╭─ Data section
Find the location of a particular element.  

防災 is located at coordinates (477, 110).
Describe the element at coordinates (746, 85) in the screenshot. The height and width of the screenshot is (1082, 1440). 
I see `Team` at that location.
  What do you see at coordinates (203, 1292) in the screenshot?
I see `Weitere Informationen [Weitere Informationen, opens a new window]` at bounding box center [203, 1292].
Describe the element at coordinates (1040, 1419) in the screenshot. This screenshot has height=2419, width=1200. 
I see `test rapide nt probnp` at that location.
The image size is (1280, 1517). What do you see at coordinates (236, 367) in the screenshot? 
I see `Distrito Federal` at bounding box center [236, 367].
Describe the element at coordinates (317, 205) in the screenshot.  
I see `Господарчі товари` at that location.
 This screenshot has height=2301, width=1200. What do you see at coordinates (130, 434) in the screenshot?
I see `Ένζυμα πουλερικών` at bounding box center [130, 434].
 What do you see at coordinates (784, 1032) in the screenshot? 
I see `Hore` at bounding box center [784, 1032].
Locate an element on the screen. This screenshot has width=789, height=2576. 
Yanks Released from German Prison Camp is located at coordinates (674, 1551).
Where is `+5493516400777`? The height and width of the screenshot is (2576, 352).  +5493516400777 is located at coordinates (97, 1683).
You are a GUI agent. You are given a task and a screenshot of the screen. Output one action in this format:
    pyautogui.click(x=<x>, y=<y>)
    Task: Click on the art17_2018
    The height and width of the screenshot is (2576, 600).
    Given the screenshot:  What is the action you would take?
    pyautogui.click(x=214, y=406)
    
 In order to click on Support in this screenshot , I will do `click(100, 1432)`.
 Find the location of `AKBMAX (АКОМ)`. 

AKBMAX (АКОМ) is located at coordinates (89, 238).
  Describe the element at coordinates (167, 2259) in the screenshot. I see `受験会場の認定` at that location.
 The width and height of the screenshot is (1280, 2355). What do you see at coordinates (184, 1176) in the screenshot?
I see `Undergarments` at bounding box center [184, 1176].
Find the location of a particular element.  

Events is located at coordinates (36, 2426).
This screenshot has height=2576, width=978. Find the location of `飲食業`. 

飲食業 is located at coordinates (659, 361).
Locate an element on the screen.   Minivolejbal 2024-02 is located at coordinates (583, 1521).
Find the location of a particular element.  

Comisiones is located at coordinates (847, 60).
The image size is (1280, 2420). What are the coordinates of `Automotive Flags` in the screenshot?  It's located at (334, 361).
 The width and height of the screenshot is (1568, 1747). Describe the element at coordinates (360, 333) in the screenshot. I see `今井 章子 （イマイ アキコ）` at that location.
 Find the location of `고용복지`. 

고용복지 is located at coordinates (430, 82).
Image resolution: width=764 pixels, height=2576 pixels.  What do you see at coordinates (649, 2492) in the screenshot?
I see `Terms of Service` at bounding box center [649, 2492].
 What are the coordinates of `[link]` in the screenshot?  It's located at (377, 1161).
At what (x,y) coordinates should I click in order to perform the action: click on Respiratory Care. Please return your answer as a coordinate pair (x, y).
╰─
**Task description**
Only the lines above that hold "order" are wanted. Show every one of them.

**Exercise answer**
 In order to click on Support in this screenshot , I will do `click(100, 1432)`.
At what (x,y) coordinates should I click in order to perform the action: click on Respiratory Care. Please return your answer as a coordinate pair (x, y).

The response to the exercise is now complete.